Che il sistema viario sia al limite e rischi di scoppiare è una percezione ben presente per chi impugna il cambio nel nostro cantone. Anche a livello nazionale, tuttavia, la situazione è critica: strade e autostrade non tengono più. A dirlo i dati dell’Ufficio federale delle strade (Ustra): con 29,6 miliardi di veicoli-chilometro percorsi, il volume di traffico sulla rete viaria nazionale nel 2023 è salito dell'1,5% rispetto al 2022. "In alcuni tratti, le strade nazionali sono arrivate al limite", commenta Lorenzo Quolantoni, responsabile della comunicazione dell'Ustra. "In alcuni punti basta che qualcuno freni all'improvviso per creare rallentamenti o code".
In Ticino "traffico cresciuto più che altrove"

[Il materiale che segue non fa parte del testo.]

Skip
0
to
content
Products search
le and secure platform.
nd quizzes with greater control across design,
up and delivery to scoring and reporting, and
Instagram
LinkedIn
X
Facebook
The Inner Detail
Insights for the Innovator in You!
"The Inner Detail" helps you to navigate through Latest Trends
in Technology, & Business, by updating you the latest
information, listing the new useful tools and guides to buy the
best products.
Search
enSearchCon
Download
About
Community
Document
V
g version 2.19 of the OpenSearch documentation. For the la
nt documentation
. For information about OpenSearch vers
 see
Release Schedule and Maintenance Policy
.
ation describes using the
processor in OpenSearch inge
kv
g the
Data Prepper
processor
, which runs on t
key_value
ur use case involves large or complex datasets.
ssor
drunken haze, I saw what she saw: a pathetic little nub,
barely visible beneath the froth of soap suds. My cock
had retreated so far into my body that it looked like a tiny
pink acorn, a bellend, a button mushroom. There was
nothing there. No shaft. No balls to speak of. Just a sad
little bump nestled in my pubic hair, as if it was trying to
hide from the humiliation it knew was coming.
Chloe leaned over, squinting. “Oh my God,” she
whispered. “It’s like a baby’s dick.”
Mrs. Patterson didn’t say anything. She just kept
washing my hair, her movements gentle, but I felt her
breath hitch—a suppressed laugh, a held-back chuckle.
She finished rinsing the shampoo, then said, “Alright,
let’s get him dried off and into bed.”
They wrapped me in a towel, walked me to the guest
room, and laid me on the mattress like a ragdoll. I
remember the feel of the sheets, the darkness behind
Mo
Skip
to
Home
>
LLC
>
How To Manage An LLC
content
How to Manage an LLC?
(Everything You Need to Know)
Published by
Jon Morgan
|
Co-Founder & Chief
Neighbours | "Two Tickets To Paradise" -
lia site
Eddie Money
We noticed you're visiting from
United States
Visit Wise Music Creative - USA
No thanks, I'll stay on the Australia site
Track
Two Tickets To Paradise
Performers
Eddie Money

A spiccare tra i dati, però, un +22,4%, pari all’aumento delle ore che gli automobilisti sono costretti a trascorrere in coda per un totale di 48'807 ore, raggiungendo così un valore record. Sulla rete viaria è il nostro cantone a fare un grande balzo in avanti per le ore passate in coda, pari al +34%. Anche per il numero di ore di ingorghi il Ticino rimane ben ancorato sul podio, secondo dopo Zurigo: a Sud delle Alpi, in coda si sono passate 5'000 ore, dato in forte in aumento rispetto all’anno precedente, quando gli automobilisti ticinesi ci erano stati 3'700 ore. Nel nostro cantone "siamo tornati alla situazione pre-Covid", conferma a Ticinonews Lorenzo Quolantoni. "Il Ticino ha visto i suoi ingorghi crescere di più di quelli di altri cantoni". Inoltre, "il San Gottardo rimane un punto critico".
Il Mendrisiotto piange
Per il Ticino, dati non confortanti anche per la variazione delle ore di congestione su alcune singole tratte, che hanno visto un aumento del traffico rispetto all'anno precedente. È il caso del tratto tra Lugano Nord e Mendrisio in direzione sud, come tra Mendrisio e il confine. Il traffico ha visto un aumento anche sul Piano di Magadino, ma è sulla A24, con il raccordo di Stabio, che si registrano le note più dolenti: le ore infatti sono pressoché raddoppiate, passando da 488 a 980. La conclusione, secondo Quolantoni di Ustra, è inevitabile: "È un campanello di allarme. Bisogna fare qualcosa".